The aluminum alloy can be prepared by a high-temperature smelting method, wherein lithium, sodium, potassium and calcium are required to be smelted under the protective atmosphere of inert gas. Weighing an aluminum block and other metal particles or intermediate alloy particles formed by other metal elements and aluminum according to a certain mass ratio, putting the intermediate alloy particles into a crucible of a high-temperature smelting furnace, heating, melting and fully stirring, pouring molten liquid into a steel mould, cooling and solidifying, and then homogenizing the cast ingot at 500-600 ℃ for 1-24 hours.

The aluminum alloy can be prepared by a powder metallurgy method, aluminum powder and other metal powder in a certain mass ratio are weighed and mixed uniformly by mechanical ball milling, the powder is subjected to hot extrusion at 500-600 ℃, and the hot extruded alloy is subjected to heat treatment for 1-24 hours at 500-600 ℃.

The mass addition range of lithium in the aluminum matrix is 0.05-0.5%; the mass addition range of sodium in the aluminum matrix is 0.05-0.3%;

the mass addition range of potassium in the aluminum matrix is 0.05-0.3%;

the mass addition range of magnesium in the aluminum matrix is 0.1-3%;

the mass addition range of calcium in the aluminum matrix is 0.1-0.3%;

the mass addition range of barium in the aluminum matrix is 0.1-0.42%;

the mass addition range of zinc in the aluminum matrix is 0.1-6%;

the mass addition range of tin in the aluminum matrix is 0.01-0.16%;

the mass addition range of lead in the aluminum alloy is 0.1-0.15%.

The hydrogen evolution inhibitor is stannate, and comprises one or more of lithium stannate, sodium stannate, potassium stannate and calcium stannate. The molar concentration range of the stannate is 0.05-0.1 mol/L, and when the concentration of the stannate is lower than 0.05mol/L, metal tin cannot be uniformly deposited on the surface of the aluminum cathode due to too low concentration of the stannate, and the hydrogen evolution inhibition effect is not achieved.

The reaction solution is alkaline solution, and comprises one or more of lithium hydroxide solution, sodium hydroxide solution and potassium hydroxide solution. The concentration range of the alkaline solution is 0.1-14 mol/L.

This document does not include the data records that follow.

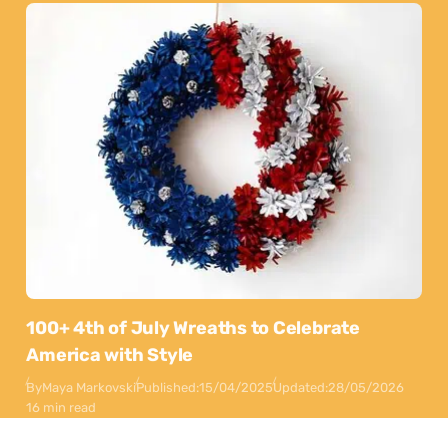
100+ 4th of July Wreaths to Celebrate
America with Style
By
Maya Markovski
Published:
15/04/2025
Updated:
28/05/2026
16 min read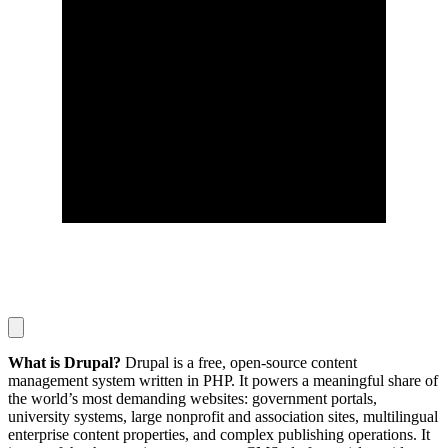
What is Drupal?
Drupal is a free, open-source content
management system written in PHP. It powers a meaningful share of
the world’s most demanding websites: government portals,
university systems, large nonprofit and association sites, multilingual
enterprise content properties, and complex publishing operations. It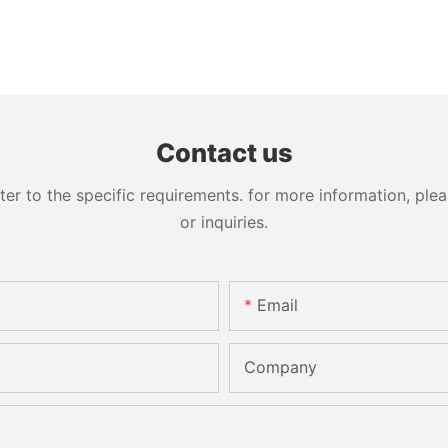
Contact us
 to the specific requirements. for more information, pleas
or inquiries.
Email
Company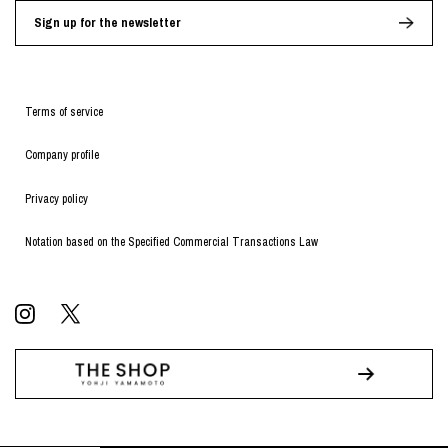
Sign up for the newsletter
Terms of service
Company profile
Privacy policy
Notation based on the Specified Commercial Transactions Law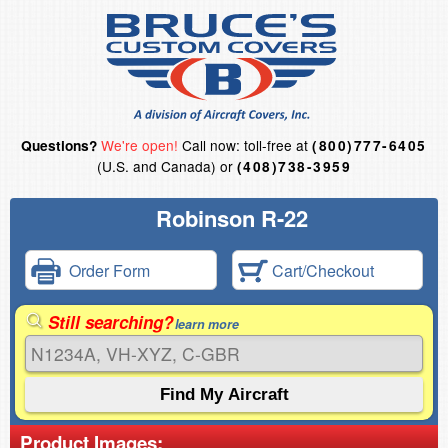
We're open!
Call now: toll-free at
Questions?
(800)777-6405
(U.S. and Canada) or
(408)738-3959
Robinson R-22
Order Form
Cart/Checkout
Still searching?
learn more
Product Images: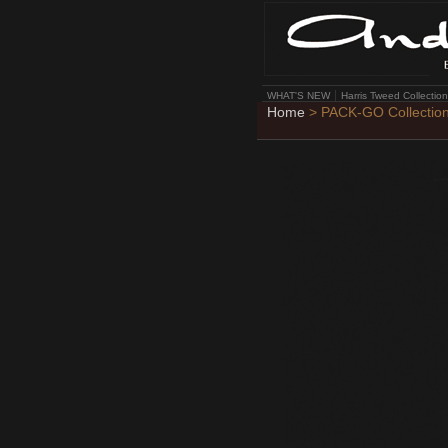
WHAT'S NEW
Harris Tweed Collection
Home
> PACK-GO Collectio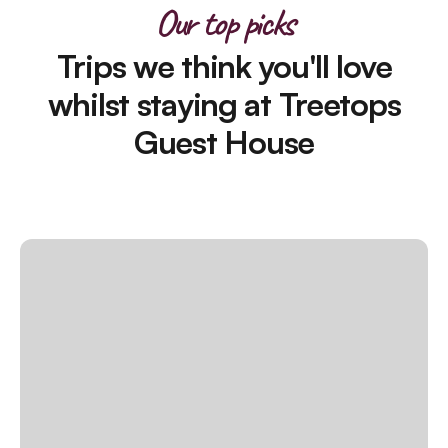
Our top picks
Trips we think you'll love
whilst staying at Treetops
Guest House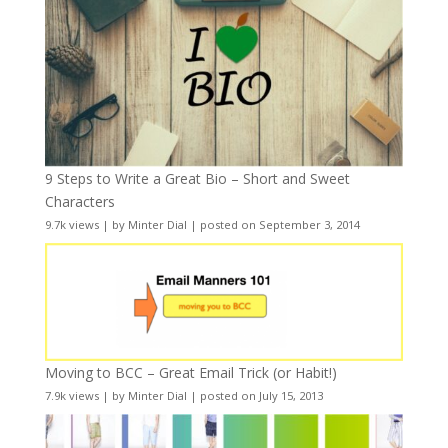
9 Steps to Write a Great Bio – Short and Sweet
Characters
9.7k views
|
by
Minter Dial
|
posted on September 3, 2014
Moving to BCC – Great Email Trick (or Habit!)
7.9k views
|
by
Minter Dial
|
posted on July 15, 2013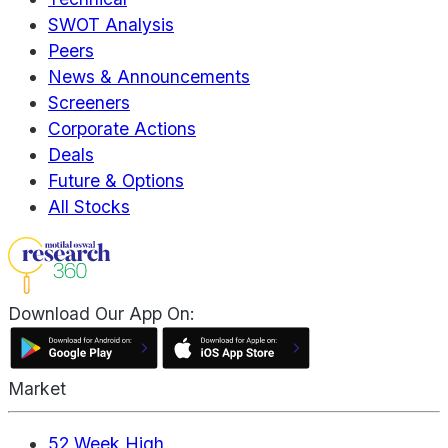
SWOT Analysis
Peers
News & Announcements
Screeners
Corporate Actions
Deals
Future & Options
All Stocks
Download Our App On:
Market
52 Week High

The aluminum alloy electrolyte system prepared by the method has simple components and low cost. Only one of the metal elements of lithium, sodium, potassium, magnesium, calcium, barium, zinc, tin and lead is added into the aluminum matrix, and the stannate is added into the electrolyte to play a remarkable role in inhibiting hydrogen evolution corrosion.

Detailed Description

The following examples illustrate the invention in further detail without limiting it. In which comparative example 1 used pure aluminum and an electrolyte to which no stannate was added, and the hydrogen evolution inhibition efficiency was determined to be 0, and comparative example 2 used pure aluminum and an electrolyte to which stannate was added. The hydrogen evolution inhibition efficiencies of the examples and comparative examples are shown in table 1.